- [What you are asked to do] Copy every line of the data in which the word "InputVGA" occurs.

- [Structured page parsing data]
⟨

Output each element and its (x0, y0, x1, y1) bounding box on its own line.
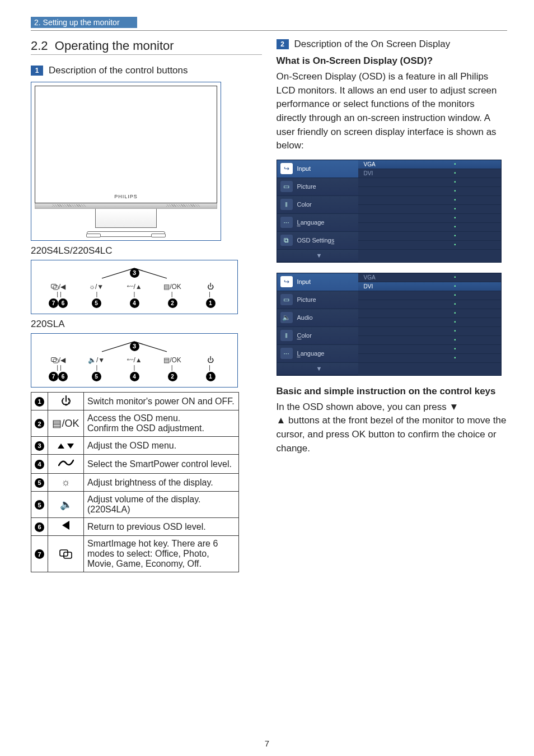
osd-menu-row: ⧉OSD Settings•• (277, 232, 501, 250)
svg-rect-0 (51, 284, 56, 288)
osd-sub-item: • (358, 214, 501, 223)
osd-sub-item: • (358, 354, 501, 363)
osd-menu-row: ↪InputVGA•DVI• (277, 273, 501, 291)
up-down-icon (48, 437, 84, 455)
osd-question-para: On-Screen Display (OSD) is a feature in … (277, 70, 508, 153)
osd-menu-row: 🔈Audio•• (277, 309, 501, 327)
volume-icon: 🔈 (48, 492, 84, 518)
subhead-2: 2 Description of the On Screen Display (277, 39, 508, 50)
osd-menu-row: ···Language•• (277, 214, 501, 232)
osd-sub-item: • (358, 232, 501, 241)
osd-menu-label: Color (297, 332, 312, 339)
basic-instruction-title: Basic and simple instruction on the cont… (277, 386, 508, 397)
osd-screenshot-1: ↪InputVGA•DVI•▭Picture••⦀Color••···Langu… (277, 160, 502, 263)
osd-down-arrow-icon: ▼ (277, 250, 358, 262)
model-b-label: 220SLA (31, 319, 262, 330)
table-row: 1⏻Switch monitor's power ON and OFF. (31, 393, 239, 410)
left-column: 2.2 Operating the monitor 1 Description … (31, 35, 262, 572)
button-panel-b: 3 /◀ 🔈/▼ ⬳/▲ ▤/OK ⏻ | ||||| 76 5 4 2 1 (31, 333, 238, 388)
table-row: 2▤/OKAccess the OSD menu. Confirm the OS… (31, 410, 239, 437)
button-description-table: 1⏻Switch monitor's power ON and OFF. 2▤/… (31, 392, 239, 572)
svg-rect-3 (53, 359, 58, 363)
osd-menu-glyph-icon: ··· (280, 217, 293, 228)
osd-menu-glyph-icon: 🔈 (280, 312, 293, 323)
osd-sub-item: • (358, 318, 501, 327)
osd-menu-label: Input (297, 165, 311, 172)
callout-1-icon: 1 (31, 66, 43, 76)
section-title: 2.2 Operating the monitor (31, 39, 262, 55)
arc-icon (101, 267, 168, 279)
monitor-illustration: PHILIPS (31, 82, 221, 241)
osd-menu-glyph-icon: ↪ (280, 163, 293, 174)
osd-sub-item: DVI• (358, 282, 501, 291)
table-row: 7SmartImage hot key. There are 6 modes t… (31, 536, 239, 572)
osd-sub-item: • (358, 223, 501, 232)
arc-icon (101, 340, 168, 353)
subhead-1: 1 Description of the control buttons (31, 65, 262, 76)
osd-menu-row: ▭Picture•• (277, 178, 501, 196)
button-panel-a: 3 /◀ ☼/▼ ⬳/▲ ▤/OK ⏻ | ||||| 76 5 4 2 1 (31, 260, 238, 314)
model-a-label: 220S4LS/220S4LC (31, 245, 262, 256)
svg-rect-2 (51, 358, 56, 362)
smartimage-icon (48, 536, 84, 572)
breadcrumb: 2. Setting up the monitor (31, 17, 137, 28)
osd-question-title: What is On-Screen Display (OSD)? (277, 55, 508, 67)
brightness-icon: ☼ (48, 474, 84, 492)
osd-menu-label: Picture (297, 183, 316, 190)
osd-menu-row: ···Language•• (277, 345, 501, 363)
osd-menu-label: OSD Settings (297, 237, 335, 244)
osd-sub-item: • (358, 327, 501, 336)
osd-sub-item: • (358, 291, 501, 300)
osd-menu-glyph-icon: ⧉ (280, 235, 293, 246)
osd-menu-glyph-icon: ⦀ (280, 330, 293, 341)
smartpower-icon (48, 455, 84, 474)
osd-sub-item: DVI• (358, 169, 501, 178)
smartimage-icon (51, 357, 59, 363)
page-number: 7 (265, 739, 269, 748)
power-icon: ⏻ (48, 393, 84, 410)
osd-sub-item: • (358, 300, 501, 309)
right-column: 2 Description of the On Screen Display W… (277, 35, 508, 572)
osd-menu-label: Audio (297, 314, 313, 321)
osd-menu-glyph-icon: ··· (280, 348, 293, 359)
osd-menu-row: ▭Picture•• (277, 291, 501, 309)
table-row: 3 Adjust the OSD menu. (31, 437, 239, 455)
subhead-1-text: Description of the control buttons (49, 65, 188, 76)
osd-sub-item: • (358, 241, 501, 250)
table-row: 4Select the SmartPower control level. (31, 455, 239, 474)
osd-menu-label: Language (297, 350, 325, 357)
basic-instruction-para: In the OSD shown above, you can press ▼ … (277, 400, 508, 456)
smartimage-icon (51, 284, 59, 290)
osd-menu-label: Picture (297, 296, 316, 303)
osd-sub-item: • (358, 205, 501, 214)
osd-menu-glyph-icon: ▭ (280, 294, 293, 305)
osd-menu-glyph-icon: ▭ (280, 181, 293, 192)
osd-sub-item: • (358, 196, 501, 205)
back-icon (48, 518, 84, 536)
table-row: 5🔈Adjust volume of the display. (220S4LA… (31, 492, 239, 518)
osd-sub-item: • (358, 336, 501, 345)
header-rule (31, 30, 507, 31)
osd-screenshot-2: ↪InputVGA•DVI•▭Picture••🔈Audio••⦀Color••… (277, 273, 502, 376)
table-row: 5☼Adjust brightness of the display. (31, 474, 239, 492)
osd-menu-row: ⦀Color•• (277, 196, 501, 214)
osd-sub-item: • (358, 178, 501, 187)
callout-2-icon: 2 (277, 39, 289, 49)
svg-rect-1 (53, 286, 58, 290)
osd-down-arrow-icon: ▼ (277, 363, 358, 375)
osd-menu-glyph-icon: ⦀ (280, 199, 293, 210)
osd-sub-item: • (358, 345, 501, 354)
osd-menu-label: Color (297, 201, 312, 208)
osd-menu-label: Language (297, 219, 325, 226)
osd-sub-item: • (358, 309, 501, 318)
osd-menu-label: Input (297, 278, 311, 285)
subhead-2-text: Description of the On Screen Display (294, 39, 451, 50)
osd-sub-item: VGA• (358, 273, 501, 282)
osd-menu-row: ↪InputVGA•DVI• (277, 160, 501, 178)
monitor-brand: PHILIPS (114, 194, 138, 199)
osd-sub-item: • (358, 187, 501, 196)
osd-sub-item: VGA• (358, 160, 501, 169)
osd-menu-row: ⦀Color•• (277, 327, 501, 345)
menu-ok-icon: ▤/OK (48, 410, 84, 437)
table-row: 6Return to previous OSD level. (31, 518, 239, 536)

⟩

- [Final answer]
osd-menu-row: ↪InputVGA•DVI• (277, 273, 501, 291)
osd-screenshot-1: ↪InputVGA•DVI•▭Picture••⦀Color••···Langu… (277, 160, 502, 263)
osd-screenshot-2: ↪InputVGA•DVI•▭Picture••🔈Audio••⦀Color••… (277, 273, 502, 376)
osd-menu-row: ↪InputVGA•DVI• (277, 160, 501, 178)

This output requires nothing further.